Description of the task: Only the lines from the one with "Q. オパールの買取相場は変動しますか？" through the last line of the records below belong in your answer, reproduced exactly and with the pictures left out.

Data under study:
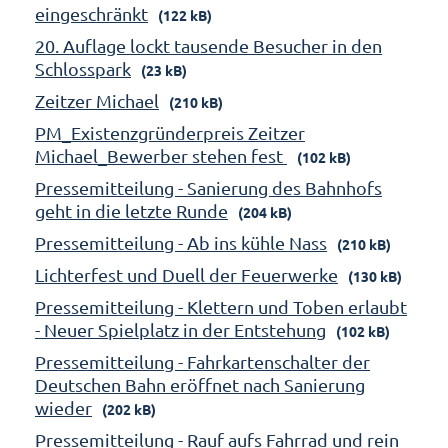
eingeschränkt
(122 kB)
20. Auflage lockt tausende Besucher in den
Schlosspark
(23 kB)
Zeitzer Michael
(210 kB)
PM_Existenzgründerpreis Zeitzer
Michael_Bewerber stehen fest
(102 kB)
Pressemitteilung - Sanierung des Bahnhofs
geht in die letzte Runde
(204 kB)
Pressemitteilung - Ab ins kühle Nass
(210 kB)
Lichterfest und Duell der Feuerwerke
(130 kB)
Pressemitteilung - Klettern und Toben erlaubt
- Neuer Spielplatz in der Entstehung
(102 kB)
Pressemitteilung - Fahrkartenschalter der
Deutschen Bahn eröffnet nach Sanierung
wieder
(202 kB)
Pressemitteilung - Rauf aufs Fahrrad und rein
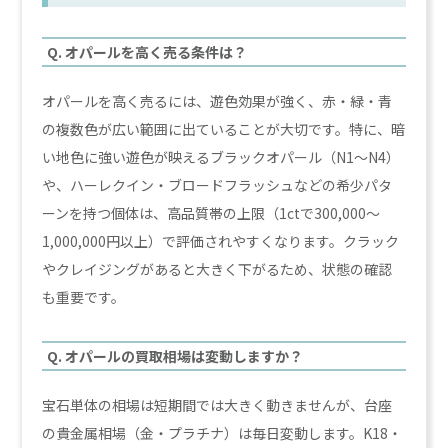
Q. オパールを高く売る条件は？
オパールを高く売るには、遊色効果が強く、赤・緑・青
の複数色が広い範囲に出ていることが大切です。特に、暗
い地色に強い遊色が映えるブラックオパール（N1〜N4）
や、ハーレクイン・ブロードフラッシュなどの希少パタ
ーンを持つ個体は、高品質帯の上限（1ctで300,000〜
1,000,000円以上）で評価されやすくなります。クラック
やクレイジングがあると大きく下がるため、状態の確認
も重要です。
Q. オパールの買取相場は変動しますか？
宝石単体の相場は短期間では大きく動きませんが、台座
の貴金属相場（金・プラチナ）は毎日変動します。K18・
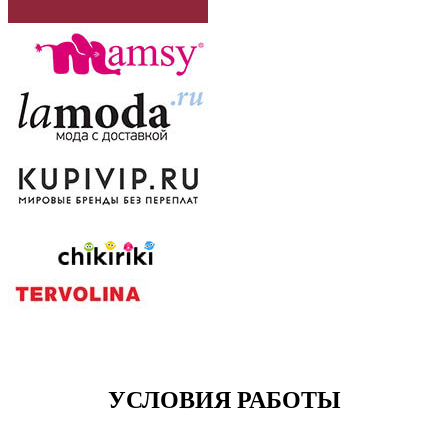
УСЛОВИЯ РАБОТЫ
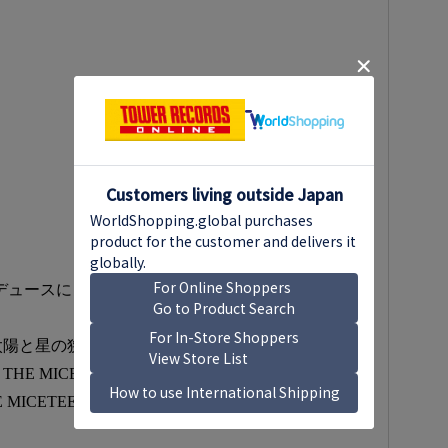
THプロデュースによる楽曲「うすももいろの日々」をリリ
太陽と星の狭間で」（作詞・作曲：connie／編曲：
、THE MICETEETHとの再タッグ作品。
 MICETEETHの次松大助が作詞、金澤義が作曲を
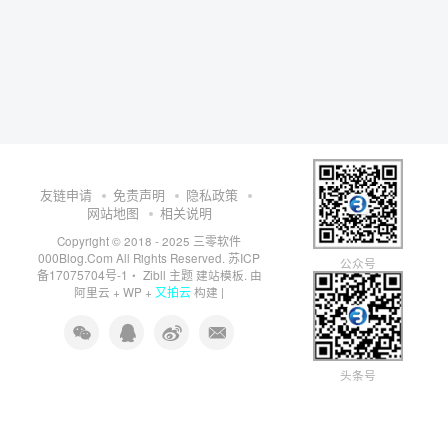
友链申请
免责声明
隐私政策
网站地图
相关说明
三零软件
Copyright © 2018 - 2025
000Blog.Com
苏ICP
All Rights Reserved.
公众号
备17075704号-1
Zibll 主题
・
建站模板. 由
又拍云
阿里云
+
WP
+
构建 |
头条号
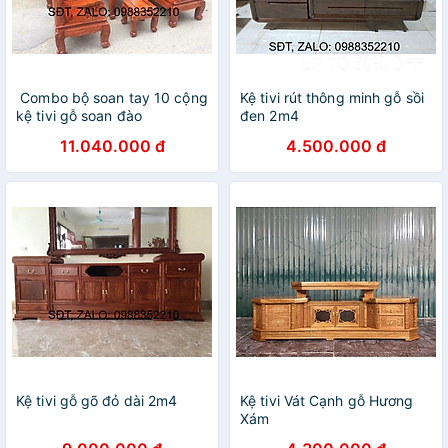
️ Combo bộ soan tay 10 cộng
Kệ tivi rút thông minh gỗ sồi
kệ tivi gỗ soan đào
đen 2m4
11.040.000 đ
4.500.000 đ
Kệ tivi gỗ gõ đỏ dài 2m4
Kệ tivi Vát Cạnh gỗ Hương
Xám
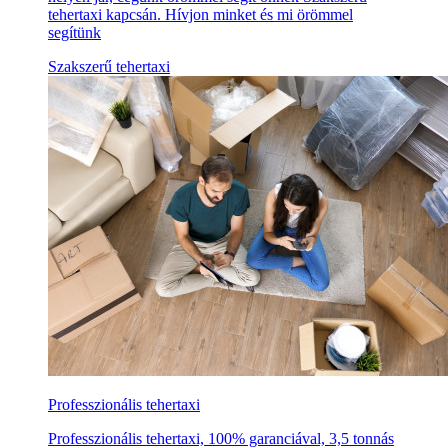
tehertaxi kapcsán. Hívjon minket és mi örömmel
segítünk
Szakszerű tehertaxi
Professzionális tehertaxi
Professzionális tehertaxi, 100% garanciával, 3,5 tonnás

Answer below:
Q. オパールの買取相場は変動しますか？
宝石単体の相場は短期間では大きく動きませんが、台座
の貴金属相場（金・プラチナ）は毎日変動します。K18・
УСЛОВИЯ РАБОТЫ
THプロデュースによる楽曲「うすももいろの日々」をリリ
太陽と星の狭間で」（作詞・作曲：connie／編曲：
、THE MICETEETHとの再タッグ作品。
 MICETEETHの次松大助が作詞、金澤義が作曲を
友链申请
免责声明
隐私政策
网站地图
相关说明
三零软件
Copyright © 2018 - 2025
000Blog.Com
苏ICP
All Rights Reserved.
公众号
备17075704号-1
Zibll 主题
・
建站模板. 由
又拍云
阿里云
+
WP
+
构建 |
头条号
️ Combo bộ soan tay 10 cộng
Kệ tivi rút thông minh gỗ sồi
kệ tivi gỗ soan đào
đen 2m4
11.040.000 đ
4.500.000 đ
Kệ tivi gỗ gõ đỏ dài 2m4
Kệ tivi Vát Cạnh gỗ Hương
Xám
tehertaxi kapcsán. Hívjon minket és mi örömmel
segítünk
Szakszerű tehertaxi
Professzionális tehertaxi
Professzionális tehertaxi, 100% garanciával, 3,5 tonnás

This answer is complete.